One of the major urban planning plans was the new square city with a total area of ​​over 15 km² in Pujiang (Shanghai) . A 2.6 km² section in the north of the city was designed with garden villas , an Italian palace and a piazza with a bell tower .

He was responsible for the introductory section of the XIII. Triennial in Milan (1964) which won the International Grand Prix. From 1974 to 1976 he was director of the Fine Arts and Architecture section of the Biennale di Venezia. At the Triennale di Milano in 2012 he was awarded the Medaglia d'Oro alla Carriera. From 1979 to 1998 he was director of the art magazine Rassegna , from 1981 to 1996 editor of the architecture magazine Casabella and editor of Lotus International . He has published numerous articles in various newspapers such as Corriere della Sera and La Repubblica and has written several books. He was a member of the Accademia di San Luca since 1976 and of the Accademia di Brera since 1995 . In 2000 he was awarded the Order of Merit of the Italian Republic for his work . He received honorary doctorates from the universities in Prague (1996), Bucharest (1999) and Porto (2003). The Manfredo Tafuri Prize of the Venice Architecture Biennale followed in 2006 and the Millennium Award of the Trienal de Arquitectura de Lisboa in 2007. In 1997 he became an honorary member of the Association of German Architects (BDA) and in 1999 of the American Institute of Architects (AIA) .
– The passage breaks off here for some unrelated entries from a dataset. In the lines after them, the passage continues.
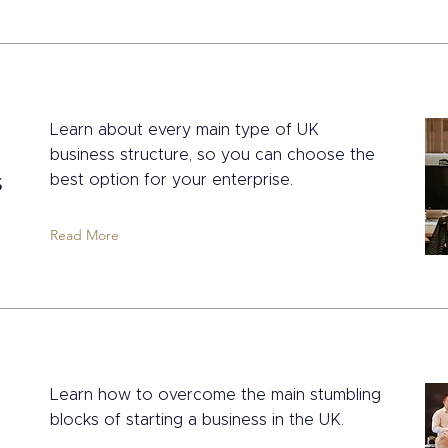
Learn about every main type of UK
business structure, so you can choose the
s
best option for your enterprise.
Read More
Learn how to overcome the main stumbling
blocks of starting a business in the UK.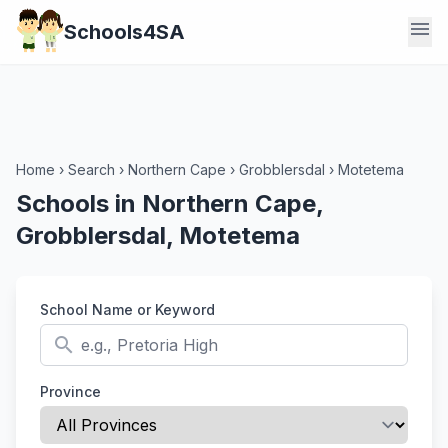
menu
Schools4SA
Home
›
Search
›
Northern Cape
›
Grobblersdal
›
Motetema
Schools in Northern Cape,
Grobblersdal, Motetema
School Name or Keyword
search
Province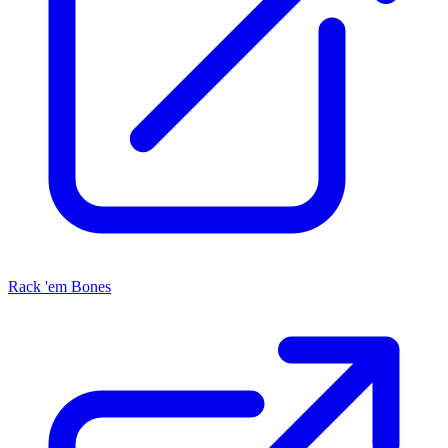
Rack 'em Bones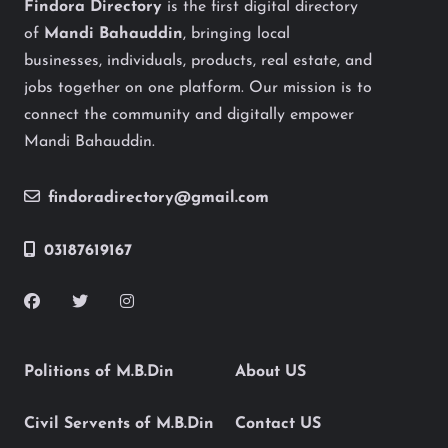
Findora Directory
is the first digital directory
of
Mandi Bahauddin
, bringing local
businesses, individuals, products, real estate, and
jobs together on one platform. Our mission is to
connect the community and digitally empower
Mandi Bahauddin.
findoradirectory@gmail.com
03187619167
Politions of M.B.Din
About US
Civil Servents of M.B.Din
Contact US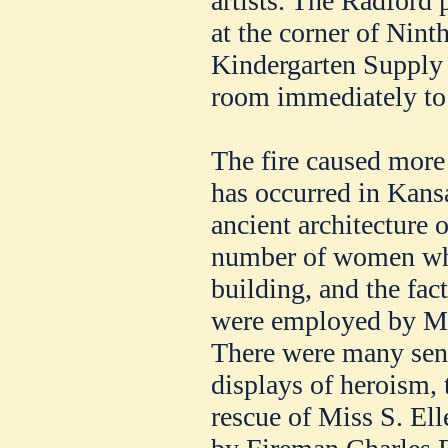
artists. The Radford
at the corner of Nint
Kindergarten Supply
room immediately to 
The fire caused more
has occurred in Kansa
ancient architecture o
number of women who
building, and the fact
were employed by M
There were many sens
displays of heroism, 
rescue of Miss S. Ell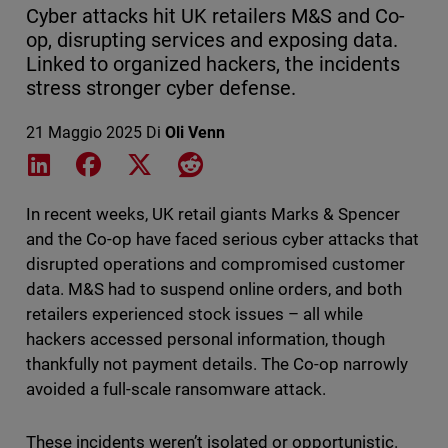
Cyber attacks hit UK retailers M&S and Co-
op, disrupting services and exposing data.
Linked to organized hackers, the incidents
stress stronger cyber defense.
21 Maggio 2025
Di
Oli Venn
Share on LinkedIn
Share on Facebook
Share on X
Share on Reddit
In recent weeks, UK retail giants Marks & Spencer
and the Co-op have faced serious cyber attacks that
disrupted operations and compromised customer
data. M&S had to suspend online orders, and both
retailers experienced stock issues – all while
hackers accessed personal information, though
thankfully not payment details. The Co-op narrowly
avoided a full-scale ransomware attack.
These incidents weren’t isolated or opportunistic.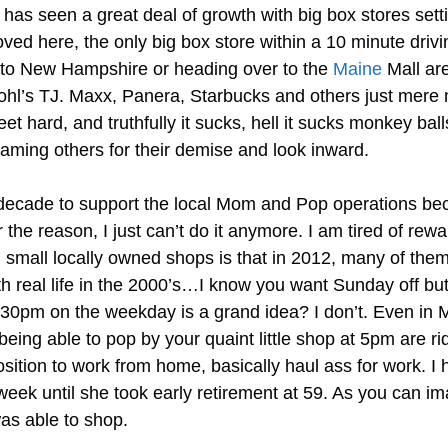
as seen a great deal of growth with big box stores setting
ved here, the only big box store within a 10 minute drivi
g to New Hampshire or heading over to the
Maine
Mall are
hl’s TJ. Maxx, Panera, Starbucks and others just mere 
et hard, and truthfully it sucks, hell it sucks monkey bal
ming others for their demise and look inward.
t decade to support the local Mom and Pop operations be
 the reason, I just can’t do it anymore. I am tired of rew
 small locally owned shops is that in 2012, many of them
with real life in the 2000’s…I know you want Sunday off bu
 5:30pm on the weekday is a grand idea? I don’t. Even in
ing able to pop by your quaint little shop at 5pm are ri
sition to work from home, basically haul ass for work. I 
eek until she took early retirement at 59. As you can im
s able to shop.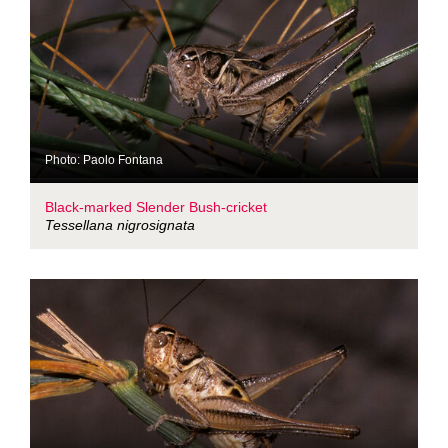
Photo: Paolo Fontana
Black-marked Slender Bush-cricket
Tessellana nigrosignata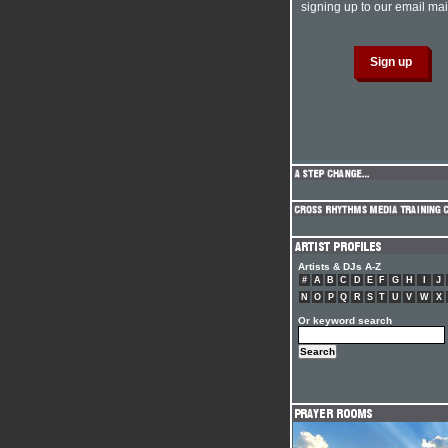
signing up to our email mail
Artists & DJs A-Z
#
A
B
C
D
E
F
G
H
I
J
N
O
P
Q
R
S
T
U
V
W
X
Or keyword search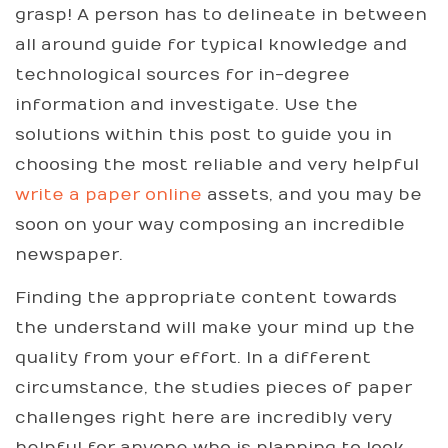
grasp! A person has to delineate in between
all around guide for typical knowledge and
technological sources for in-degree
information and investigate. Use the
solutions within this post to guide you in
choosing the most reliable and very helpful
write a paper online
assets, and you may be
soon on your way composing an incredible
newspaper.
Finding the appropriate content towards
the understand will make your mind up the
quality from your effort. In a different
circumstance, the studies pieces of paper
challenges right here are incredibly very
helpful for anyone who is planning to look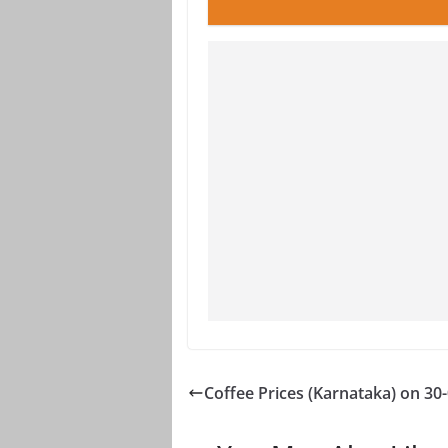
Coffee Prices (Karnataka) on 30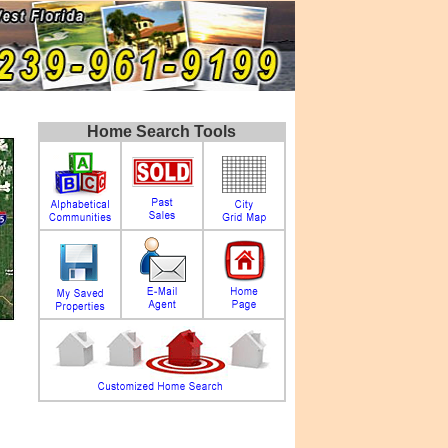
Home Search Tools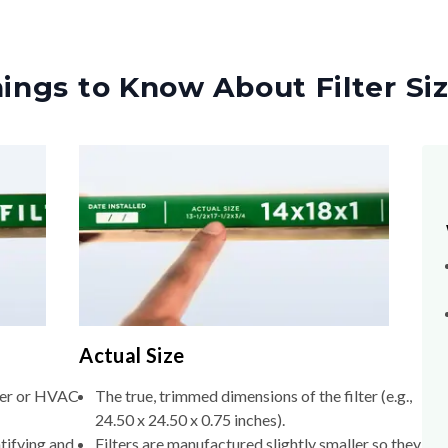
ings to Know About Filter Si
Actual Size
lter or HVAC
The true, trimmed dimensions of the filter (e.g.,
24.50 x 24.50 x 0.75 inches).
tifying and
Filters are manufactured slightly smaller so they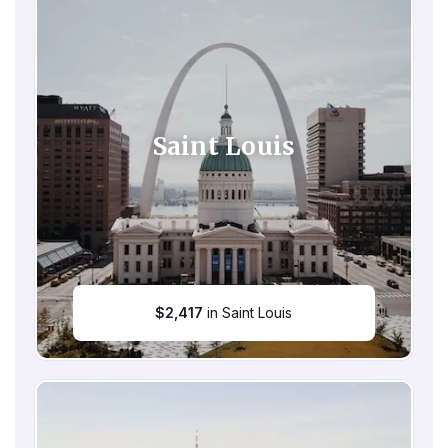
Saint Louis
$
2,417
in Saint Louis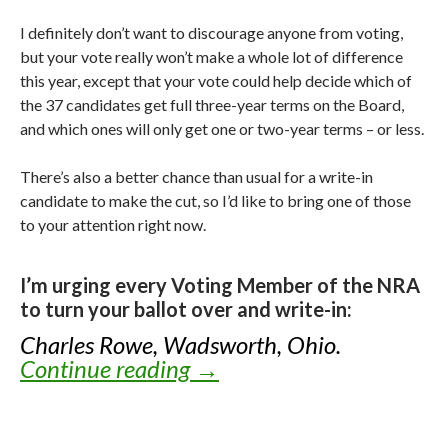
I definitely don’t want to discourage anyone from voting,
but your vote really won’t make a whole lot of difference
this year, except that your vote could help decide which of
the 37 candidates get full three-year terms on the Board,
and which ones will only get one or two-year terms – or less.
There’s also a better chance than usual for a write-in
candidate to make the cut, so I’d like to bring one of those
to your attention right now.
I’m urging every Voting Member of the NRA
to turn your ballot over and write-in:
Charles Rowe, Wadsworth, Ohio.
Continue reading
Knox’s Endorsements for
→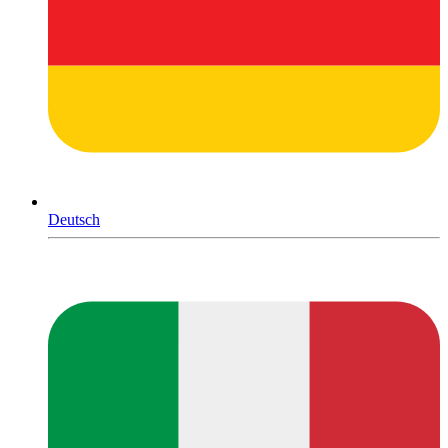
Deutsch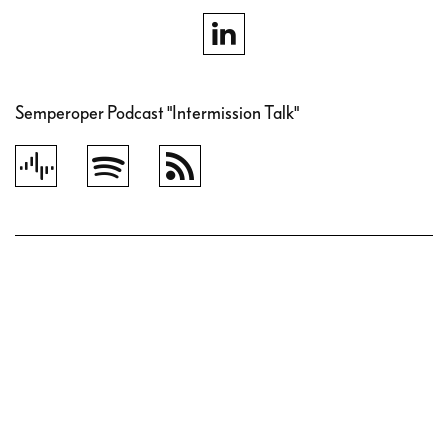
Semperoper Podcast "Intermission Talk"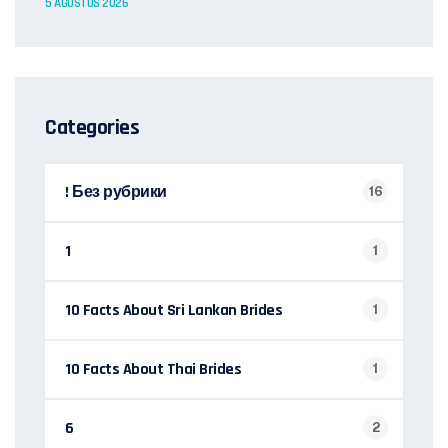
5 AĞUSTOS 2026
Categories
! Без рубрики
16
1
1
10 Facts About Sri Lankan Brides
1
10 Facts About Thai Brides
1
6
2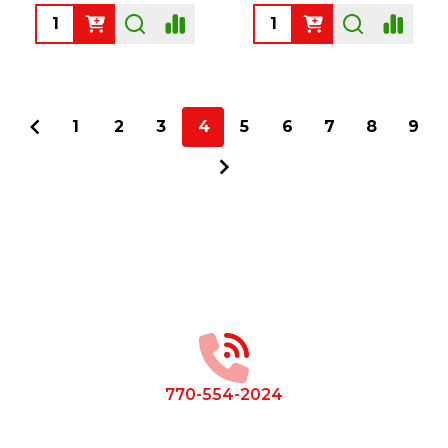
Quantity:
Quantity:
1
2
3
4
5
6
7
8
9
Footer
Start
770-554-2024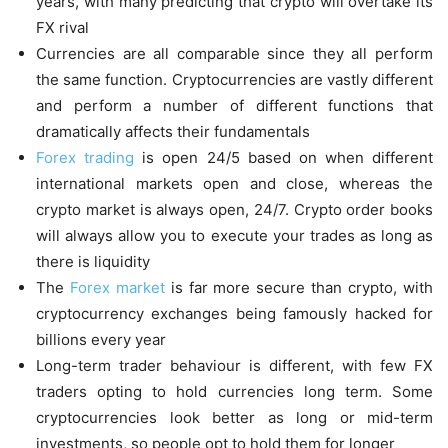
years, with many predicting that crypto will overtake its
FX rival
Currencies are all comparable since they all perform
the same function. Cryptocurrencies are vastly different
and perform a number of different functions that
dramatically affects their fundamentals
Forex trading
is open 24/5 based on when different
international markets open and close, whereas the
crypto market is always open, 24/7. Crypto order books
will always allow you to execute your trades as long as
there is liquidity
The
Forex market
is far more secure than crypto, with
cryptocurrency exchanges being famously hacked for
billions every year
Long-term trader behaviour is different, with few FX
traders opting to hold currencies long term. Some
cryptocurrencies look better as long or mid-term
investments, so people opt to hold them for longer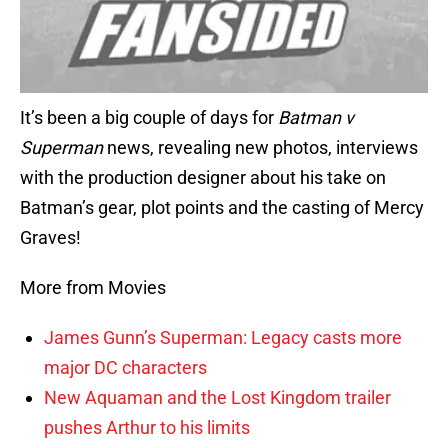
It’s been a big couple of days for
Batman v
Superman
news, revealing new photos, interviews
with the production designer about his take on
Batman’s gear, plot points and the casting of Mercy
Graves!
More from Movies
James Gunn’s Superman: Legacy casts more
major DC characters
New Aquaman and the Lost Kingdom trailer
pushes Arthur to his limits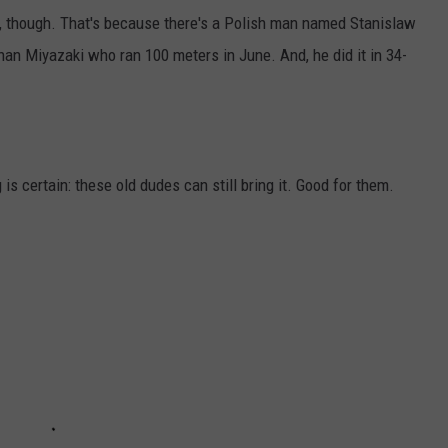
, though. That's because there's a Polish man named Stanislaw
than Miyazaki who ran 100 meters in June. And, he did it in 34-
s certain: these old dudes can still bring it. Good for them.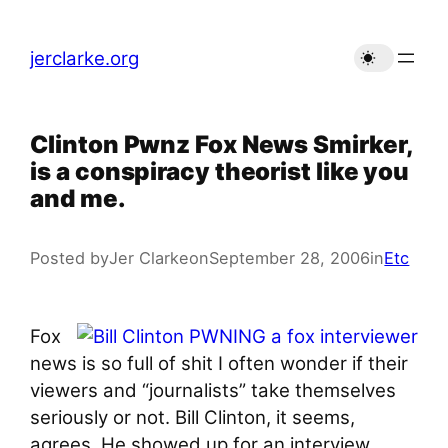
Skip
to
jerclarke.org
content
Clinton Pwnz Fox News Smirker,
is a conspiracy theorist like you
and me.
Posted by
Jer Clarke
on
September 28, 2006
in
Etc
Fox
news is so full of shit I often wonder if their
viewers and “journalists” take themselves
seriously or not. Bill Clinton, it seems,
agrees. He showed up for an interview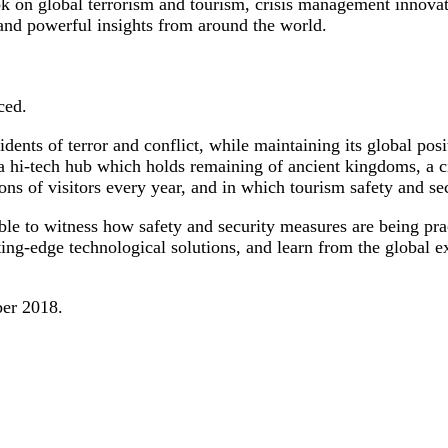
look on global terrorism and tourism, crisis management innov
 and powerful insights from around the world.
ced.
ents of terror and conflict, while maintaining its global posit
 a hi-tech hub which holds remaining of ancient kingdoms, a c
llions of visitors every year, and in which tourism safety and s
able to witness how safety and security measures are being prac
ting-edge technological solutions, and learn from the global e
ber 2018.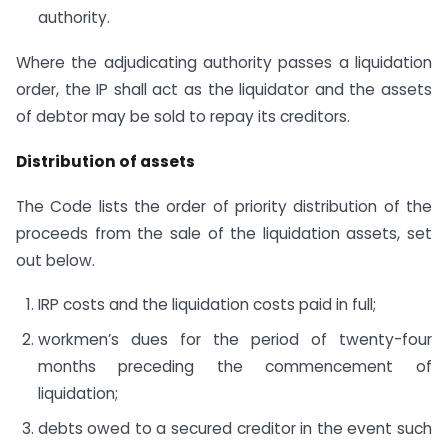
authority.
Where the adjudicating authority passes a liquidation
order, the IP shall act as the liquidator and the assets
of debtor may be sold to repay its creditors.
Distribution of assets
The Code lists the order of priority distribution of the
proceeds from the sale of the liquidation assets, set
out below.
IRP costs and the liquidation costs paid in full;
workmen’s dues for the period of twenty-four
months preceding the commencement of
liquidation;
debts owed to a secured creditor in the event such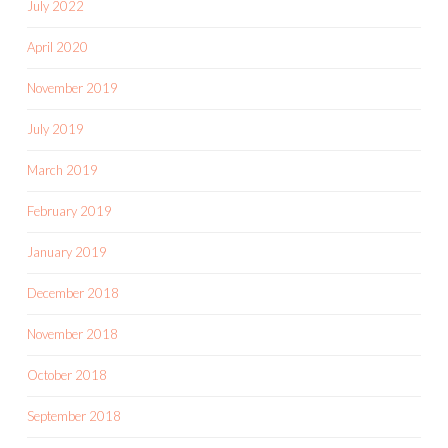
July 2022
April 2020
November 2019
July 2019
March 2019
February 2019
January 2019
December 2018
November 2018
October 2018
September 2018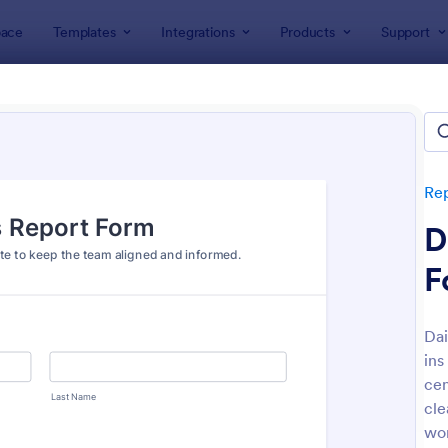
ace
Templates
Integrations
Products
Support
lates
Report Forms
Business Report Forms
ness Report Forms
tes
Re
D
F
Dai
ins
: Document Handover Form
: Jo
Preview
Preview
cen
cle
wo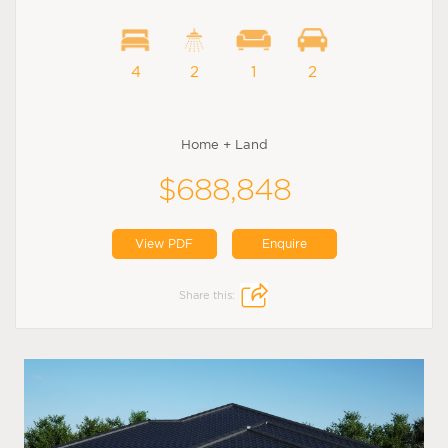
4
2
1
2
Home + Land
$688,848
View PDF
Enquire
Share this: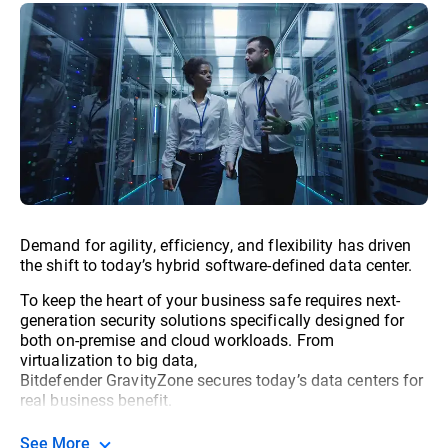
Demand for agility, efficiency, and flexibility has driven
the shift to today’s hybrid software-defined data center.
To keep the heart of your business safe requires next-
generation security solutions specifically designed for
both on-premise and cloud workloads. From
virtualization to big data,
Bitdefender GravityZone secures today’s data centers for
real business benefit.
See More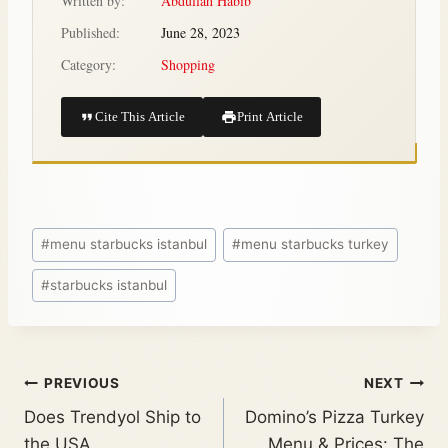
Written by:
Abdullah Habib
Published:
June 28, 2023
Category:
Shopping
Cite This Article
Print Article
#
menu starbucks istanbul
#
menu starbucks turkey
#
starbucks istanbul
PREVIOUS
NEXT
Does Trendyol Ship to
Domino’s Pizza Turkey
the USA
Menu & Prices: The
Gregotti died in March 2020 at the age of 92 during the COVID-19 pandemic in Italy as a result of a SARS-CoV-2 infection.

Fonts

  • New Directions in Italian Architecture , Littlehampton 1968
  • Questioni di Architettura , 1986
  • Dentro l'Architettura , 1991
  • Inside Architecture , The MIT Press, 1996, ISBN 978-0-262-57115-9
  • Racconti di Archi tettura , 1998
  • Identità e Crisi dell'Architettura Europea , 1999
  • L'Architettura del Realismo Critico , 2004
  • Architecture, Means and Ends (Translation: Lydia Chochrane), University of Chicago Press, 2010, ISBN 978-0-226-30758-9
  • Il territorio dell'architettura , Feltrinelli 2014, ISBN 978-8807884801 (first published in 1966)

Web links

Commons : Vittorio Gregotti  - collection of images, videos and audio files

Individual evidence

  1. a b Marta Busnelli: The architecture of the discipline. Vittorio Gregotti turns 90 and closes his office. In: Baunetz. August 10, 2017, accessed March 15, 2020 .
  2. ^ A b Walter van de Star: Vittorio Gregotti: The Form of the Territory. In: OASE Journal for Architecture. 2009, pp. 7–21 , accessed on March 15, 2020 (English).
  3. a b Vittorio Gregotti. In: IAA International Academy of Architecture. February 26, 2019, accessed March 15, 2020 .
  4. ^ Harry den Hartog: Shanghai New Towns: Searching for community and identity in a sprawling metropolis. 010 Publishers, Rotterdam 2010, ISBN 978-90-6450-735-9 , p. 148.
  5. Charlie QL Xue, Minghao Zhou: Importation and adaptation: building one city and nine towns in Shanghai: a case study of Vittorio Gregotti's plan of Pujiang Town . In: Palgrave Macmillan (Ed.): Urban Design International . tape 12 , 2007, p. 28-33 . Harry den Hartog: Shanghai New Towns: Searching for community and identity in a sprawling metropolis. 010 Publishers, Rotterdam 2010, ISBN 978-90-6450-735-9 , p. 152. Michele Bonino, Filippo De Pieri: Shanghai tricolore: Alle porte della metropoli cinese nasce una nuova città. E parla italiano. In: Italicnews. March 7, 2012, archived from the original on April 18, 2012 ; Retrieved August 17, 2017 (Italian).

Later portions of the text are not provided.